For Anthos clusters on bare metal versions 1.8.1 and earlier, if you aren't logged in as root, you can't take a cluster snapshot with the bmctl command. Starting with release 1.8.2, Anthos clusters on bare metal will respect nodeAccess.loginUser in the cluster spec. If the admin cluster is unreachable, you can specify the login user with the --login-user flag.

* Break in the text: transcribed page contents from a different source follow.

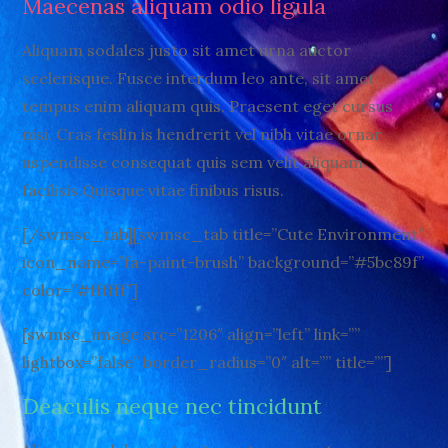
Maecenas aliquam odio ligula
Aliquam sodales justo sit amet urna auctor
scelerisque. Fusce interdum leo ante, sit amet
tempus enim aliquam quis. Praesent eget cursus
nisi. Cras feslin is hendrerit vel nibh vitae ornar
uspendisse consequat quis sem velit aliquam
facilisis.Quisque vitae finibus risus.
[/swmsc_tab][swmsc_tab title=”Cute Environment”
icon_name=”fa-paint-brush” background=”#5bc89f”
color=”#ffffff”]
[swmsc_image src=”1206″ align=”left” link=””
lightbox=”false” border_radius=”0″ alt=”” title=””]
Deaculis neque nec tincidunt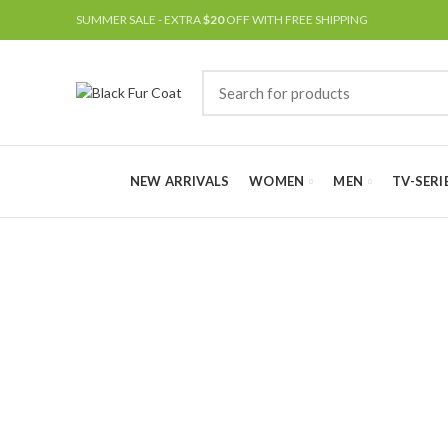
SUMMER SALE - EXTRA
$20
OFF WITH FREE SHIPPING
NEW ARRIVALS
WOMEN
MEN
TV-SERI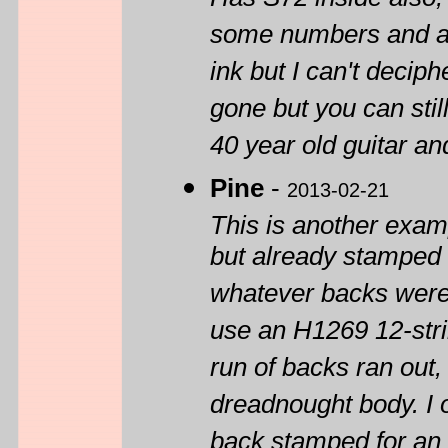
Has S72 inside also,
some numbers and a l
ink but I can't decip
gone but you can still
40 year old guitar an
Pine
-
2013-02-21
This is another exam
but already stamped 
whatever backs were 
use an H1269 12-stri
run of backs ran out,
dreadnought body. I 
back stamped for an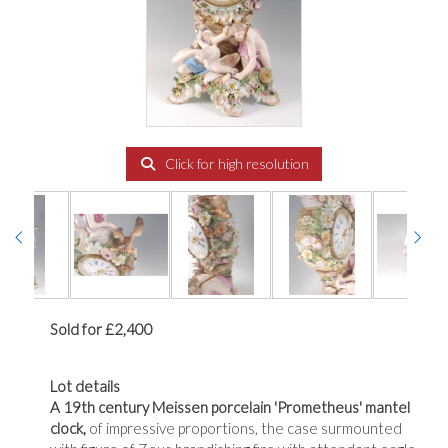
Click for high resolution
Sold for £2,400
Lot details
A 19th century Meissen porcelain 'Prometheus' mantel
clock,
of impressive proportions, the case surmounted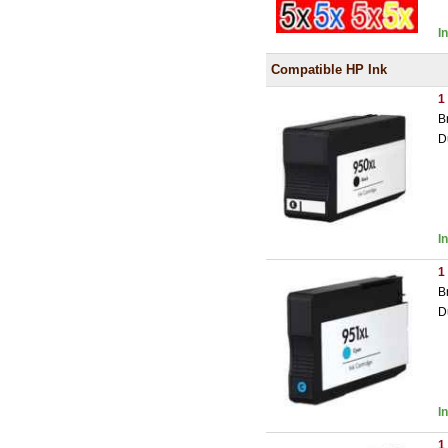
I
Compatible HP Ink
1
B
D
I
1
B
D
I
1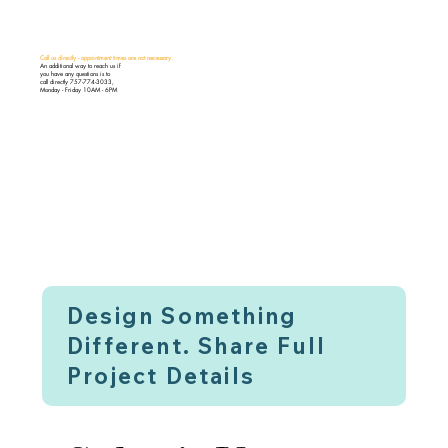
Call us directly - appointment times are not necessary.
An additional way to reach us if
you have any questions is to
call directly 757-774-3033,
Monday - Friday 10AM - 6PM
Design Something
Different. Share Full
Project Details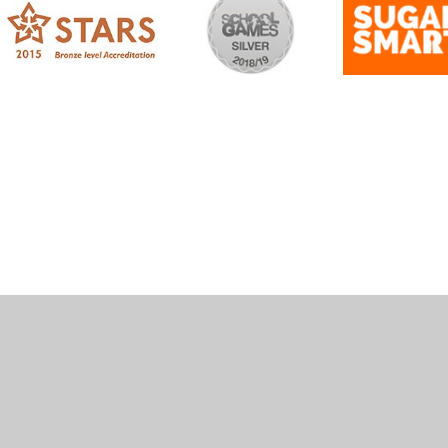
ick here for more information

Note that if you use containerd as the container runtime, snapshot still fails to run crictl commands. See Containerd requires /usr/local/bin in PATH for a workaround. The PATH settings used for SUDO cause this problem.

GKE Connect

Crash looping gke-connect-agent Pod

Heavy usage of GKE Connect gateway can sometimes result in gke-connect-agent Pod out-of-memory problems. Symptoms of these out-of-memory issues include:

  • The gke-connect-agent Pod shows a high number of restarts or ends up in crash looping state.
  • The connect gateway stops functioning.

To address this out-of-memory problem, edit the deployment with prefix gke-connect-agent under the gke-connect namespace and raise the memory limit to 256 MiB or higher.

kubectl patch deploy $(kubectl get deploy -l app=gke-connect-agent -n gke-connect -o jsonpath='{.items[0].metadata.name}') -n gke-connect --patch '{"spec":{"containers":[{"resources":{"limits":{"memory":"256Mi"}}}]}}'

This problem is fixed in Anthos clusters on bare metal release 1.8.2 and later.